日本人選手には有利に? 国際審判員に聞く、スピンや連続ジャンプのルール改正のポイント

  • 辛仁夏●文 text by Synn Yinha
  • 能登直/JMPA●撮影 photo by Noto Sunao/JMPA

吉岡伸彦氏に聞くフィギュアスケートのルール改正(後編) 前編を読む>>

 2026年ミラノ・コルティナダンペツォ五輪に向けて歩み始めたフィギュアスケート。今回はシニア転向の年齢制限の引き上げ以外にも、「ステップとスピン」「コンポーネンツの項目」「ジャンプシークエンスの定義」などで若干のルールの変更があった。その狙いは何か。そしてルール変更は選手たちにどのような影響を与えるのか。千葉大学国際教養学部教授でフィギュアスケート国際審判員、元日本スケート連盟フィギュア強化部長の吉岡伸彦さんに聞いた。

アクセルジャンプを得意とする宇野昌磨。ルール改正は有利に働くのかアクセルジャンプを得意とする宇野昌磨。ルール改正は有利に働くのかこの記事に関連する写真を見る 北京五輪後に行なわれたルール変更は、多くのトップ選手がスピンとステップのレベル4をとれるようになってきたことを受けて、少しレベルをとりにくくして、上手な選手とそうでない選手との差別化を図る目的があります。

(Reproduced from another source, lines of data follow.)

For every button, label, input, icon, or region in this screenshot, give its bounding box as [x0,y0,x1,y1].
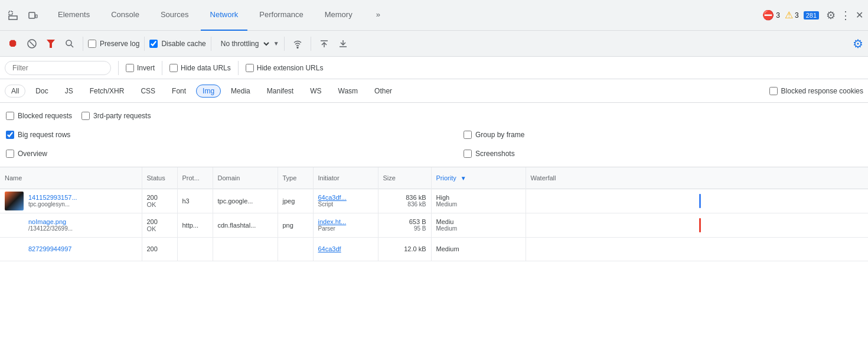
tab-console[interactable]: Console [102,0,149,31]
sort-icon: ▼ [461,175,466,182]
clear-button[interactable] [24,35,40,52]
group-by-frame-label[interactable]: Group by frame [464,131,524,139]
export-button[interactable] [335,35,351,52]
th-name[interactable]: Name [0,167,142,189]
network-settings-icon[interactable]: ⚙ [853,37,863,51]
table-header: Name Status Prot... Domain Type Initiato… [0,167,868,189]
type-filter-css[interactable]: CSS [134,85,162,98]
third-party-requests-label[interactable]: 3rd-party requests [81,112,151,120]
td-initiator-1: 64ca3df... Script [313,189,378,213]
screenshots-checkbox[interactable] [464,150,472,158]
options-area: Blocked requests 3rd-party requests Big … [0,103,868,167]
table-row[interactable]: 141152993157... tpc.googlesyn... 200 OK … [0,189,868,213]
filter-input[interactable] [5,61,111,75]
search-button[interactable] [61,35,78,52]
hide-data-urls-label[interactable]: Hide data URLs [169,64,231,72]
svg-point-9 [297,47,298,48]
throttle-select[interactable]: No throttling [216,38,271,50]
filter-divider-3 [238,61,239,75]
svg-point-7 [66,40,71,46]
tab-more[interactable]: » [367,0,390,31]
big-request-rows-label[interactable]: Big request rows [6,131,70,139]
th-type[interactable]: Type [278,167,313,189]
type-filter-font[interactable]: Font [165,85,192,98]
error-badge-blue[interactable]: 281 [804,11,819,20]
th-size[interactable]: Size [378,167,431,189]
blocked-response-cookies[interactable]: Blocked response cookies [769,87,863,95]
close-devtools-icon[interactable]: ✕ [856,9,863,21]
svg-marker-6 [47,40,55,48]
blocked-requests-label[interactable]: Blocked requests [6,112,72,120]
preserve-log-checkbox[interactable] [88,40,96,48]
options-row3-left: Overview [6,150,404,158]
stop-recording-button[interactable]: ⏺ [5,35,21,52]
th-domain[interactable]: Domain [213,167,278,189]
settings-icon[interactable]: ⚙ [826,9,836,22]
device-toggle-icon[interactable] [25,7,41,24]
third-party-requests-checkbox[interactable] [81,112,90,120]
error-badge-warning[interactable]: ⚠ 3 [785,9,799,21]
disable-cache-checkbox[interactable] [149,40,158,48]
type-filter-wasm[interactable]: Wasm [332,85,365,98]
table-row[interactable]: 827299944997 200 64ca3df 12.0 kB Medi [0,237,868,261]
hide-ext-urls-checkbox[interactable] [246,64,254,72]
type-filter-fetch[interactable]: Fetch/XHR [83,85,131,98]
tab-network[interactable]: Network [201,0,248,31]
th-initiator[interactable]: Initiator [313,167,378,189]
type-filter-js[interactable]: JS [58,85,80,98]
waterfall-bar-2 [699,218,701,232]
table-row[interactable]: noImage.png /134122/32699... 200 OK http… [0,213,868,237]
divider-2 [144,37,145,51]
options-row2-right: Group by frame [404,131,862,139]
td-priority-1: High Medium [431,189,526,213]
type-filter-other[interactable]: Other [368,85,399,98]
options-row-1: Blocked requests 3rd-party requests [6,106,862,125]
td-priority-3: Medium [431,237,526,261]
select-element-icon[interactable] [5,7,21,24]
tab-memory[interactable]: Memory [315,0,362,31]
td-name-3: 827299944997 [0,237,142,261]
import-button[interactable] [316,35,332,52]
waterfall-bar-1 [699,194,701,208]
td-protocol-2: http... [177,213,213,237]
type-filter-doc[interactable]: Doc [29,85,54,98]
blocked-requests-checkbox[interactable] [6,112,14,120]
screenshots-label[interactable]: Screenshots [464,150,515,158]
tab-elements[interactable]: Elements [48,0,99,31]
td-name-2: noImage.png /134122/32699... [0,213,142,237]
overview-checkbox[interactable] [6,150,14,158]
tab-performance[interactable]: Performance [250,0,312,31]
overview-label[interactable]: Overview [6,150,47,158]
tab-sources[interactable]: Sources [151,0,198,31]
wifi-settings-icon[interactable] [289,35,306,52]
invert-checkbox[interactable] [126,64,134,72]
filter-toggle-button[interactable] [43,35,59,52]
type-filter-media[interactable]: Media [224,85,257,98]
blocked-response-cookies-checkbox[interactable] [769,87,778,95]
throttle-selector[interactable]: No throttling ▼ [216,38,279,50]
preserve-log-label[interactable]: Preserve log [88,40,139,48]
hide-data-urls-checkbox[interactable] [169,64,178,72]
error-badge-red[interactable]: ⛔ 3 [762,9,780,21]
big-request-rows-checkbox[interactable] [6,131,14,139]
group-by-frame-checkbox[interactable] [464,131,472,139]
td-waterfall-1 [526,189,868,213]
type-filter-img[interactable]: Img [196,85,221,98]
td-status-3: 200 [142,237,177,261]
invert-label[interactable]: Invert [126,64,155,72]
td-domain-1: tpc.google... [213,189,278,213]
filter-row: Invert Hide data URLs Hide extension URL… [0,57,868,79]
type-filter-manifest[interactable]: Manifest [260,85,300,98]
type-filter-ws[interactable]: WS [304,85,328,98]
hide-ext-urls-label[interactable]: Hide extension URLs [246,64,324,72]
th-waterfall[interactable]: Waterfall [526,167,868,189]
table-body: 141152993157... tpc.googlesyn... 200 OK … [0,189,868,261]
td-initiator-2: index.ht... Parser [313,213,378,237]
th-status[interactable]: Status [142,167,177,189]
type-filter-all[interactable]: All [5,85,25,98]
disable-cache-label[interactable]: Disable cache [149,40,205,48]
th-priority[interactable]: Priority ▼ [431,167,526,189]
more-options-icon[interactable]: ⋮ [840,9,851,22]
th-protocol[interactable]: Prot... [177,167,213,189]
td-name-1: 141152993157... tpc.googlesyn... [0,189,142,213]
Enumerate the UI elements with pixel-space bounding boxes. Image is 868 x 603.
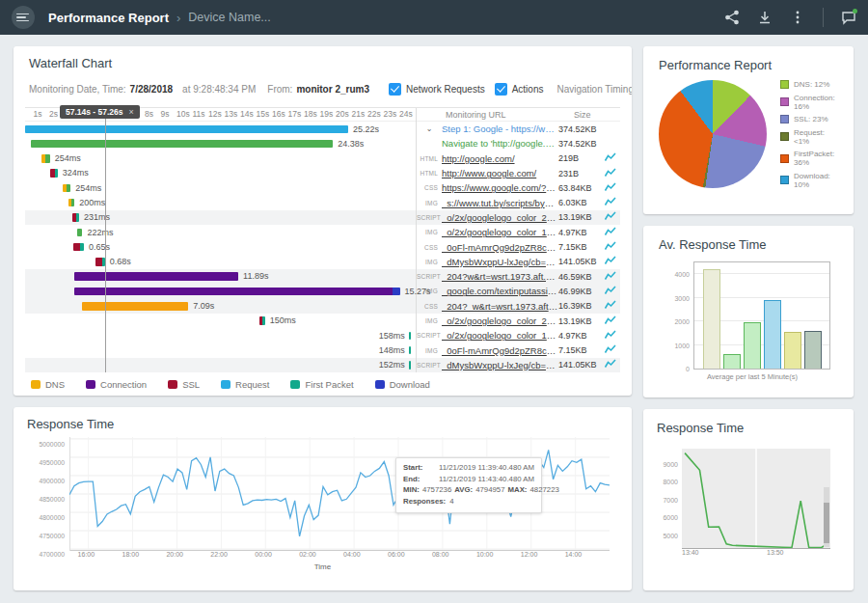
sparkline-icon[interactable] — [605, 211, 620, 223]
monitoring-url-link[interactable]: http://www.google.com/ — [442, 168, 558, 178]
waterfall-row[interactable]: 324ms — [25, 166, 416, 180]
waterfall-row[interactable]: 158ms — [25, 328, 416, 343]
waterfall-bar[interactable] — [409, 346, 412, 355]
monitoring-url-link[interactable]: _o/2x/googlelogo_color_272x92dp.png — [442, 315, 558, 326]
sparkline-icon[interactable] — [605, 330, 620, 342]
sparkline-icon[interactable] — [605, 182, 620, 194]
table-row[interactable]: SCRIPT_204?w&rt=wsrt.1973.aft.1381.prt.3… — [417, 269, 620, 284]
waterfall-bar[interactable] — [259, 316, 265, 325]
table-row[interactable]: SCRIPT_o/2x/googlelogo_color_120x44dp.pn… — [417, 328, 620, 343]
response-time-small-chart[interactable] — [682, 449, 830, 549]
bar[interactable] — [784, 332, 801, 369]
chat-icon[interactable] — [841, 10, 856, 25]
sparkline-icon[interactable] — [605, 241, 620, 253]
waterfall-bar[interactable] — [72, 213, 79, 222]
sparkline-icon[interactable] — [605, 168, 620, 179]
bar[interactable] — [804, 331, 822, 369]
scrollbar-thumb[interactable] — [824, 503, 829, 543]
bar[interactable] — [744, 322, 761, 369]
waterfall-row[interactable]: 231ms — [25, 210, 416, 225]
waterfall-bar[interactable] — [41, 154, 50, 163]
table-row[interactable]: IMG_o/2x/googlelogo_color_272x92dp.png13… — [417, 314, 620, 328]
monitoring-url-link[interactable]: _204?w&rt=wsrt.1973.aft.1381.prt.3964 — [442, 271, 558, 282]
waterfall-bar[interactable] — [409, 332, 412, 341]
table-row[interactable]: CSS_0oFl-mAmrQg9d2pZR8cPbocbnz6iNg7.15KB — [417, 239, 620, 254]
waterfall-bar[interactable] — [82, 302, 189, 311]
sparkline-icon[interactable] — [605, 359, 620, 370]
waterfall-row[interactable]: 148ms — [25, 343, 416, 357]
waterfall-row[interactable]: 7.09s — [25, 299, 416, 314]
monitoring-url-link[interactable]: https://www.google.com/?gws_rd=ssl — [442, 182, 558, 193]
sparkline-icon[interactable] — [605, 344, 620, 356]
share-icon[interactable] — [724, 10, 740, 25]
menu-icon[interactable] — [12, 6, 35, 29]
waterfall-row[interactable]: 24.38s — [25, 136, 416, 151]
monitoring-url-link[interactable]: _204?_w&rt=wsrt.1973.aft.1381.prt.396 — [442, 301, 558, 312]
close-icon[interactable]: × — [129, 107, 134, 117]
waterfall-row[interactable]: 11.89s — [25, 269, 416, 284]
table-row[interactable]: Navigate to 'http://google.com'374.52KB — [417, 136, 620, 151]
sparkline-icon[interactable] — [605, 197, 620, 208]
waterfall-bar[interactable] — [68, 199, 74, 207]
waterfall-bar[interactable] — [73, 243, 84, 252]
waterfall-bar[interactable] — [74, 272, 238, 281]
bar[interactable] — [723, 354, 741, 369]
waterfall-row[interactable]: 0.68s — [25, 255, 416, 269]
bar[interactable] — [703, 269, 720, 369]
sparkline-icon[interactable] — [605, 227, 620, 238]
waterfall-bar[interactable] — [31, 140, 334, 149]
table-row[interactable]: IMG_s://www.tut.by/scripts/by2/xgemius.j… — [417, 195, 620, 209]
waterfall-row[interactable]: 15.27s — [25, 284, 416, 298]
actions-checkbox[interactable] — [495, 83, 507, 96]
more-icon[interactable] — [790, 10, 805, 25]
monitoring-url-link[interactable]: _0oFl-mAmrQg9d2pZR8cPbocbnz6iNg — [442, 345, 558, 356]
sparkline-icon[interactable] — [605, 300, 620, 312]
waterfall-bar[interactable] — [50, 169, 58, 178]
waterfall-row[interactable]: 152ms — [25, 358, 416, 372]
waterfall-row[interactable]: 200ms — [25, 195, 416, 209]
url-column-header[interactable]: Monitoring URL — [417, 110, 574, 120]
network-requests-checkbox[interactable] — [389, 83, 401, 96]
table-row[interactable]: SCRIPT_o/2x/googlelogo_color_272x92dp.pn… — [417, 210, 620, 225]
monitoring-url-link[interactable]: _o/2x/googlelogo_color_120x44dp.png — [442, 330, 558, 341]
size-column-header[interactable]: Size — [574, 110, 620, 120]
table-row[interactable]: ⌄Step 1: Google - https://www.google.com… — [417, 122, 620, 136]
waterfall-bar[interactable] — [95, 258, 105, 266]
sparkline-icon[interactable] — [605, 256, 620, 267]
monitoring-url-link[interactable]: _o/2x/googlelogo_color_272x92dp.png — [442, 212, 558, 223]
chevron-down-icon[interactable]: ⌄ — [417, 124, 442, 133]
monitoring-url-link[interactable]: _dMysbWxppU-lxJeg/cb=gapi.loaded_0 — [442, 257, 558, 267]
table-row[interactable]: IMG_o/2x/googlelogo_color_120x44dp.png4.… — [417, 225, 620, 239]
table-row[interactable]: CSS_204?_w&rt=wsrt.1973.aft.1381.prt.396… — [417, 299, 620, 314]
bar[interactable] — [764, 300, 781, 369]
sparkline-icon[interactable] — [605, 286, 620, 297]
avg-response-bar-chart[interactable] — [693, 261, 830, 370]
table-row[interactable]: SCRIPT_dMysbWxppU-lxJeg/cb=gapi.loaded_0… — [417, 358, 620, 372]
waterfall-bar[interactable] — [63, 184, 71, 193]
sparkline-icon[interactable] — [605, 152, 620, 164]
waterfall-row[interactable]: 222ms — [25, 225, 416, 239]
table-row[interactable]: IMG_0oFl-mAmrQg9d2pZR8cPbocbnz6iNg7.15KB — [417, 343, 620, 357]
waterfall-row[interactable]: 0.65s — [25, 239, 416, 254]
table-row[interactable]: CSShttps://www.google.com/?gws_rd=ssl63.… — [417, 180, 620, 195]
waterfall-row[interactable]: 25.22s — [25, 122, 416, 136]
monitoring-url-link[interactable]: _s://www.tut.by/scripts/by2/xgemius.js — [442, 198, 558, 208]
sparkline-icon[interactable] — [605, 271, 620, 283]
waterfall-row[interactable]: 254ms — [25, 151, 416, 166]
monitoring-url-link[interactable]: _0oFl-mAmrQg9d2pZR8cPbocbnz6iNg — [442, 242, 558, 253]
step-link[interactable]: Step 1: Google - https://www.google.com. — [442, 123, 558, 134]
performance-pie-chart[interactable] — [659, 80, 767, 188]
sparkline-icon[interactable] — [605, 315, 620, 327]
table-row[interactable]: IMG_dMysbWxppU-lxJeg/cb=gapi.loaded_0141… — [417, 255, 620, 269]
download-icon[interactable] — [757, 10, 773, 25]
table-row[interactable]: IMG_google.com/textinputassistant/tia.pn… — [417, 284, 620, 298]
waterfall-row[interactable]: 150ms — [25, 314, 416, 328]
table-row[interactable]: HTMLhttp://google.com/219B — [417, 151, 620, 166]
waterfall-bar[interactable] — [25, 125, 348, 134]
waterfall-row[interactable]: 254ms — [25, 180, 416, 195]
monitoring-url-link[interactable]: _google.com/textinputassistant/tia.png — [442, 286, 558, 296]
table-row[interactable]: HTMLhttp://www.google.com/231B — [417, 166, 620, 180]
waterfall-bar[interactable] — [77, 229, 82, 237]
waterfall-bar[interactable] — [74, 288, 399, 296]
monitoring-url-link[interactable]: _dMysbWxppU-lxJeg/cb=gapi.loaded_0 — [442, 360, 558, 370]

 たとえばステップシークエンスでは、「難しいターンの3連続」を左右それぞれで行なうなかで、5種類の難しいターンの全部の種類を含まなければいけないとなっています。ですから苦手なターン(種類)がある選手は、そこでレベルをとりこぼすことになり、ごまかしがきかなくなってしまう。明らかにステップのレベルがとりにくくなっていくでしょう。ただし、一般のファンの方からすると、「ちょっと変わったよね」と見えることはなく、「とるのが難しくなったんだって」「へえ、そうなんだ。見ててもわからないよね」という感じだと思います。

 スピンでは、今までは、何でもいいから要件の特徴が4つあればレベル4と判定されたのですが、ルール変更後は、レベル4にするために必須の要件特徴6つ(1同一の足での難しい姿勢変更、2難しい出方、3明確なエッジ変更、4双方向の回転、5明確な回転速度の増加、6難しいフライングの入り方)を定め、そのどれかが必ず含まれなければいけないことになりました。その6つをうまく3つのスピンのなかで組み込んでいくことができない選手は、どれかひとつかふたつはレベル3までしかとれないということが起こります。